LEFT: The uncertainty in spatial and temporal position of a geological record also changes with the geological time (Markwick & Lupia 2002) .

In compiling my own databases much of the time has been spent including information that was solely use to constrain the data I was actually interested in. The inclusion of specimen information provided a check on how reliable a taxonomic allocation might be; age dates were always qualified to reflect their provenance and nature. This is outlined in my thesis and summarised in Markwick & Lupia (2002) to which anyone interested in this issue should refer. In Industry qualifying data is all the more critical since it can have major financial reprecussions, and so consequently I spend much of my professional time deriving methods for dealing with uncertainty and heterogeneity using GIS-based models.

The important lesson is to ensure that all data in a database is checked for errors during entry: this is simple in GIS, where carefully designed queries can easily be made to highligh errors such as incorrect location. "Uncertainties" need to be highlighted, either by a simple qualifying code that can allow 'good' or 'poor' data to be differentiated, or by a comments field that can be used by the compiler to draw attention to any problems. As such data entry is not something that should be done by inexperienced staff ("on the cheap") but by people familar with the data. Once the data is entered it is invariably very difficult, and certainly time-consuming, to go back and re-check everything.

The Earth Systems Database (formerly the Vertebrate Database)

(On my original site this section included related pages describing in (nauseating) detail each table in the database. I have removed this for the sake of sanity, but if you would like further information please contact me).

The Earth Systems Database was originally designed as a means of storing and analysing floral and vertebrate data used in my PhD thesis. Today it contains additional geological information used in my GIS-based databases, as well as modern climate, sedimentological and ecological data used in constraining and understanding the position of climate proxies in climate space.

The principle structure of the database is shown below. For each of the major elements there is a web page outlining the basic information included (see menu, left). Examples of the principle data entry forms (e.g. Locality, Taxonomy, etc.) are included as thumbnail images that can be clicked on to access a more legible version of the image. For the time being I've only included a cursory outline of what each part of the database contains. For more information researchers are directed to my PhD thesis, which includes a detailed description of the database and all the fields it contains.
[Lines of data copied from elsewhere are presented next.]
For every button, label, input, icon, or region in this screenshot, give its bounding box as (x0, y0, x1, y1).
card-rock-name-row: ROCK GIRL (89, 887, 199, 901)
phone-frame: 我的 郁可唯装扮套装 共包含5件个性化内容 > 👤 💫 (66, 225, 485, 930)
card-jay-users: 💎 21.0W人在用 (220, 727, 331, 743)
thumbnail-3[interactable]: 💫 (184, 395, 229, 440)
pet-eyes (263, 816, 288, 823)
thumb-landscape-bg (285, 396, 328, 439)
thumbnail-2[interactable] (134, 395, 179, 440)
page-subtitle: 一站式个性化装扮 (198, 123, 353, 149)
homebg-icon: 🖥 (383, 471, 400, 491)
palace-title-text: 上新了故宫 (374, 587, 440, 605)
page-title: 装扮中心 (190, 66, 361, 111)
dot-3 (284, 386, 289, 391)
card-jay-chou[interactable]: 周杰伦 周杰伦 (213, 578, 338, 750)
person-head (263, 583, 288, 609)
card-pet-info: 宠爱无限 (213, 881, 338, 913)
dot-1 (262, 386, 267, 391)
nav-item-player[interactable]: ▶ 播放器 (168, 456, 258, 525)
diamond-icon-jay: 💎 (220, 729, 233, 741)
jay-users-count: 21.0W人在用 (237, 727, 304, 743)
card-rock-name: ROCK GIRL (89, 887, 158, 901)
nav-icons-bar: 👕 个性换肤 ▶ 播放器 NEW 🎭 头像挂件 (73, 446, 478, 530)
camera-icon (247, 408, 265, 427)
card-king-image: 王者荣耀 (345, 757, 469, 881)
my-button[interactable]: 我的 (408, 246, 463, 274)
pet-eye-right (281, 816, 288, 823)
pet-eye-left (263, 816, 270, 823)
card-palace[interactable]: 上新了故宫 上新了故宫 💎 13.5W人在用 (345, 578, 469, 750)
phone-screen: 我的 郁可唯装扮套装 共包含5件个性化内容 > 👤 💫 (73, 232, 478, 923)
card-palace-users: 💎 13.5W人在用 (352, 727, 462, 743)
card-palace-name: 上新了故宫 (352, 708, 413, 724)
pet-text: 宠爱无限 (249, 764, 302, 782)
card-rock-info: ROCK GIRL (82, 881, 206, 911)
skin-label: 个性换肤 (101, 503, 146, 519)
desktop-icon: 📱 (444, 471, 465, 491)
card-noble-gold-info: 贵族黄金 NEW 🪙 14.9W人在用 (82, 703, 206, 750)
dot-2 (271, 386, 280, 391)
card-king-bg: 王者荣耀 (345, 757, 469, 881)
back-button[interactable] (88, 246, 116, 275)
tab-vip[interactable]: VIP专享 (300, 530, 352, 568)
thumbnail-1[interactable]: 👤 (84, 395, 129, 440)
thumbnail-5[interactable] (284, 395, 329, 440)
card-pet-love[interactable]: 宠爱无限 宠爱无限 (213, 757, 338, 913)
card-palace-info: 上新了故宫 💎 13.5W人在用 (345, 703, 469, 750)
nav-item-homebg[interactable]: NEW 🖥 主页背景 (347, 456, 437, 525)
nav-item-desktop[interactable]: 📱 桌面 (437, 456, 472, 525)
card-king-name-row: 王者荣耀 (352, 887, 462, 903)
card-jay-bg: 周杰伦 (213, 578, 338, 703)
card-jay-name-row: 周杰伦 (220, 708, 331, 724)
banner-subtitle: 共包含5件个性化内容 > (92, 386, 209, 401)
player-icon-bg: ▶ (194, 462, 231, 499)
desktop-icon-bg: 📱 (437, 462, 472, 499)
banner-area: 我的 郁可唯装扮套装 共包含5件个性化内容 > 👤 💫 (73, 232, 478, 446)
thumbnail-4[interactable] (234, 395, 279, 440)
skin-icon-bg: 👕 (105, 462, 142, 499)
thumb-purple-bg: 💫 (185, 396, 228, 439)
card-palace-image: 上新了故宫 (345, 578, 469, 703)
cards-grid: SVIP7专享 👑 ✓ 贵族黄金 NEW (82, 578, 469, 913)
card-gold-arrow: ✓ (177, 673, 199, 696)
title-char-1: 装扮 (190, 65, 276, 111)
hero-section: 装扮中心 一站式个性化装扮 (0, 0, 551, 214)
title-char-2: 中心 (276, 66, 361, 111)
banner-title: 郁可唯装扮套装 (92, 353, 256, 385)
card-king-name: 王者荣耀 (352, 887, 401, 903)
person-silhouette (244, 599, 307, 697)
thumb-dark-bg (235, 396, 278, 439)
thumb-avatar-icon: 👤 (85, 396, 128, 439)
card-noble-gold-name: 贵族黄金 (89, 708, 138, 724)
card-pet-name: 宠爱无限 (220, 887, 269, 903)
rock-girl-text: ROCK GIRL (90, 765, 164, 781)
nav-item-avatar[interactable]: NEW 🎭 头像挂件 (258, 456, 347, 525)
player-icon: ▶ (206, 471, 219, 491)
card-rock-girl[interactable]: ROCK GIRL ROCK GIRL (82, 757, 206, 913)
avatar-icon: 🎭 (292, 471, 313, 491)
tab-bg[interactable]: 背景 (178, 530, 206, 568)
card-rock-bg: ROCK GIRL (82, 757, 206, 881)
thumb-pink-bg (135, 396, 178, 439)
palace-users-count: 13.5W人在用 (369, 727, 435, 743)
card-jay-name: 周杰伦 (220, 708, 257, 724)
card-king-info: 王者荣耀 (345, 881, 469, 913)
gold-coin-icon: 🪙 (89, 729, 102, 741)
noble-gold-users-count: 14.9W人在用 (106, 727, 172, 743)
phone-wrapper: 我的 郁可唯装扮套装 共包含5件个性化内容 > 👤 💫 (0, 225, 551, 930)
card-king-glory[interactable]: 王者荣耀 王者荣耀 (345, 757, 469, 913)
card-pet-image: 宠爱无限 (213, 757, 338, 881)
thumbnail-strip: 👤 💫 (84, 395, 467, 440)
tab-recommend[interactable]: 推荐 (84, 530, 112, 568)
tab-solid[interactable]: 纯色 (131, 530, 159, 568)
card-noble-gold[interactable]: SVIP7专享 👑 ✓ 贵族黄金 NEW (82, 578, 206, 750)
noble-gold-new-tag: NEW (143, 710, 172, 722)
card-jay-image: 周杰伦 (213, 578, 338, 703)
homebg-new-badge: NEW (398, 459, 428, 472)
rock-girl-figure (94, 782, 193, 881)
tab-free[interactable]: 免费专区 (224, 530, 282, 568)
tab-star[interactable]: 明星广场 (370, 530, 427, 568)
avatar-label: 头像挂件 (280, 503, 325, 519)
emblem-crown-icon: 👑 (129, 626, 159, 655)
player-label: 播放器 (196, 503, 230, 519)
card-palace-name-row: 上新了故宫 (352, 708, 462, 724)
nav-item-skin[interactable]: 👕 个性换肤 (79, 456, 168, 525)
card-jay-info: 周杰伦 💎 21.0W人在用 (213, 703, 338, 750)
LEFT: The basic structure of the Earth Systems Database

Several general lessons about databases, especially databases of global extent are presented as follows (see also Markwick & Lupia, 2002):

A database needs to be comprehensive enough to address the questions asked of it, but at the same time simple enough to be useable. A common problem is that databases, especially when designed by committee, tend to try and do too much, and as a consquence become unwieldly.
Database Flexibility: because needs change, database structure needs to be so designed that additional information/tables/types of data can be added with the minimum of effort. A modular approach, with numerous lookup tables of different information seems to work most efficiently with data being changed only once in one table and then the results permeated throughout the whole.
Attribution: - this is a data issue, but worth mentioning here; all data must be properly referenced and qualified. Once data is stored within a database it tends to look similar (in terms of it's provenance, reliability etc.) and so compilers must include distinctions at the time of entry.
Each table must have a unique identifier that can then be used to link records between tables. It is adviseable that this does not incorporate any meaning, for the reason that such meaning may change as more information is accumulated. A simple sequential number works well in the databases I have designed.